/ 14 December 2012

Maternal health gets a boost in Malawi

Melinda Gates watches a youth group in Lilongwe as they perform a skit about having unprotected sex.
Melinda Gates watches a youth group in Lilongwe as they perform a skit about having unprotected sex.

On a gray Wednesday morning in the Malawian capital of Lilonge, a group of young people perform a skit for philanthropist Melinda Gates who has come to visit their recreational centre, a drafty room with wooden, board walls and a corrugated iron roof that don't quite meet.

In the skit, a persistent teenaged boy tries to pressure his unwilling girlfriend into having sex.

"If you want to have sex, we're using this," she says, pulling a condom out of her back pocket.

The boy is affronted and bellows excuses.

"Okay, if you don't want that, maybe this one," says the girl, pulling a female condom out of another pocket.

There are titters of laughter from the teens, members of the Lilongwe Youth Action Movement, a part of the Family Planning Association of Malawi (FPAM). Gates is as amused as they are.

"I've seen a lot of dramatisations over the years out in villages. I've never seen anybody dramatise a woman trying to negotiate a condom with her partner," she laughs later on. "They did a great job with that."

Challenges to growth and development
Gates is in Malawi to find ways to assist the country in its efforts to tackle key challenges to growth and development. One of the critical issues it faces is the crisis in maternal healthcare – about 3 000 Malawian women die during or shortly after pregnancy each year.

The backdrop to this is malnutrition and a shortage of trained health professionals. Much of the population is reliant on subsistance farming for survival and, with annual food shortages affect more than 10% of the population, malnutrition and stunting is rife.

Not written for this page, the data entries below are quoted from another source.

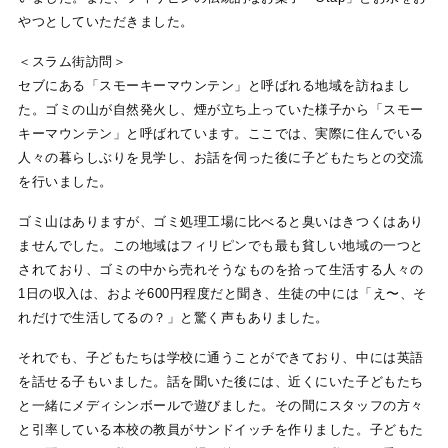
やつとしていただきました。
＜スラム街訪問＞
セブにある「スモーキーマウンテン」と呼ばれる地域を訪ねまし
た。ゴミの山が自然発火し、煙が立ち上っていた様子から「スモー
キーマウンテン」と呼ばれています。ここでは、実際に住んでいる
人々の暮らしぶりを見学し、お話を伺った後に子どもたちとの交流
を行いました。
ゴミ山はありますが、ゴミ処理工場に比べると臭いはきつくはあり
ませんでした。この地域はフィリピンでも最も貧しい地域の一つと
されており、ゴミの中から売れそうなものを拾って生活する人々の
1日の収入は、およそ600円程度だと聞き、生徒の中には「え〜、そ
れだけで生活してるの？」と驚く声もありました。
それでも、子どもたちは学校に通うことができており、中には英語
を話せる子もいました。話を聞いた後には、近くにいた子どもたち
と一緒にメディシンボールで遊びました。その間にスタッフの方々
と引率している本校の教員がサンドイッチを作りました。子どもた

Meanwhile, doctors and specialists are in short supply. The country's only medical school, set up in 1991, produces just over 20 doctors a year and, in a country of 13-million, there are less than 300 doctors.

Girls often marry young – the legal age for marriage us just 16 – and have large families. But the consequences of early motherhood can be deadly.

"Those are the girls who very often have very little power in their relationship to negotiate to use contraceptives. So they first have babies too soon, and then they have them right on top of each other, and again they're much more likely to die in childbirth," says Gates.

Family planning services could give women the ability to decide on the size of their families, and to choose the timing and spacing of their births.

This year the Bill & Melinda Gates Foundation has focused on putting family planning back on the global agenda. Together with the United Kingdom's international development department, it has secured $2.6-billion in pledges for family planning. It hopes to expand family planning services to 120-million women who want family planning services but don't have access to it, a move that could save the lives of 200 000 and prevent 100-million unintended pregnancies.

Family planning
Investments in family planning can have a sharp impact on a country's development. Analyses have shown that every dollar spent on family planning saves six dollars on development in other areas like health, housing and water, making it a smart investment in a country where nearly two thirds of the population live in poverty.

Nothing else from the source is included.